As many of you may agree, the difference between the two isn’t huge. Of course, it is there and if you can invest the full amount in your PPF before 5th April, then definitely it helps maximise the interest earned. But if you can’t do that, it is fine. Note – The interest amount will vary based on the starting PPF balance amount assumed in the examples.
People give unnecessary importance to this small technicality and many times, ignore the bigger issues in their personal finance.
Just investing Rs 1.5 lakh in PPF each year will not be enough to achieve all your financial goals. So those who love doing that, should also assess whether they are investing sufficiently for all goals and that too in the right asset classes that help them beat inflation in the long run or not.

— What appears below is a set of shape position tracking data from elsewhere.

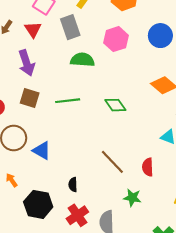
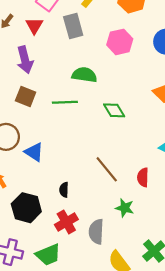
green semicircle: (82, 60) -> (84, 75), moved

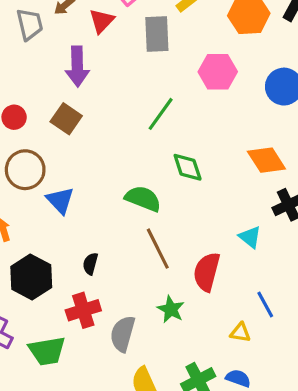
green semicircle: (84, 75) -> (143, 199), moved
green line: (65, 102) -> (161, 114), moved, turned -65
red semicircle: (143, 177) -> (207, 272), size x1.4

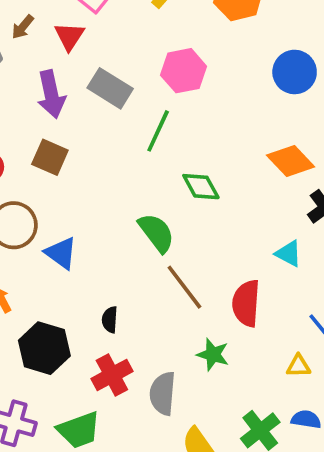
gray rectangle: (157, 34) -> (110, 88), moved, turned -45
pink hexagon: (218, 72) -> (184, 71), moved
green semicircle: (143, 199) -> (156, 233), turned 42

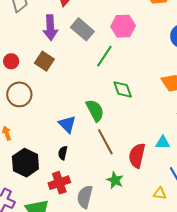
blue triangle: (61, 253) -> (67, 124), moved
cyan triangle: (289, 254) -> (163, 142), moved, turned -35

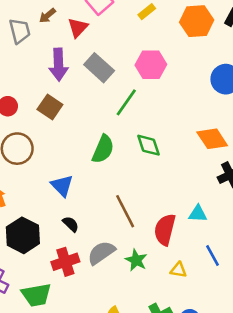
green semicircle: (95, 110) -> (103, 149), moved, turned 50
blue triangle: (67, 124) -> (62, 186), moved
black semicircle: (63, 153) -> (71, 224), turned 120
yellow triangle: (160, 193) -> (178, 270), moved
gray semicircle: (85, 197) -> (101, 253), moved, turned 40

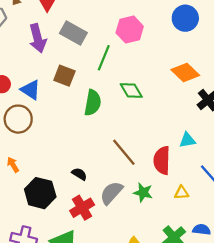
pink hexagon: (151, 65) -> (130, 30), moved
brown square: (50, 107) -> (64, 76), moved
blue triangle: (62, 186) -> (31, 90), moved

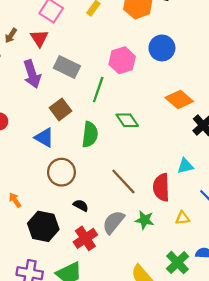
blue circle: (185, 18) -> (162, 48), moved
brown square: (64, 76) -> (61, 109), turned 35
blue triangle: (31, 90) -> (44, 138), moved
brown circle: (18, 119) -> (61, 172), moved

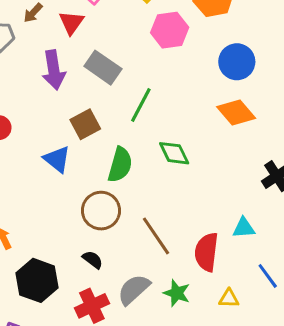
pink hexagon: (122, 60) -> (170, 30), moved
orange diamond: (179, 99) -> (236, 112), moved
brown circle: (61, 172) -> (101, 211), moved

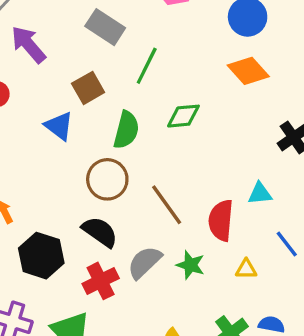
purple arrow: (54, 70) -> (28, 45), moved, turned 150
green diamond: (174, 153) -> (183, 116), turned -68
black semicircle: (93, 260) -> (100, 232), size x1.6

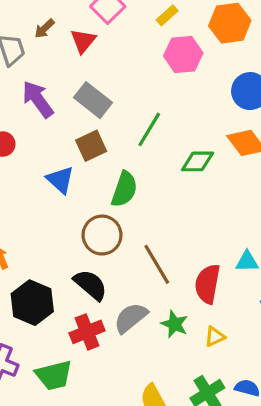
gray rectangle: (105, 27) -> (93, 100), moved
green diamond: (183, 116) -> (198, 161), moved
yellow triangle: (246, 269) -> (215, 337), moved, turned -30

PPF is a solid debt product, no doubt about it. But it should be complemented with the proper amount being invested in equity funds that have the potential to deliver 10-12% average returns in the long term.
So don’t worry too much about investing the entire Rs 1.5 lakh in PPF before April 5th. If you can, then great. Else also, its fine as long as you are investing the correct (required) amount regularly across different assets during the full year.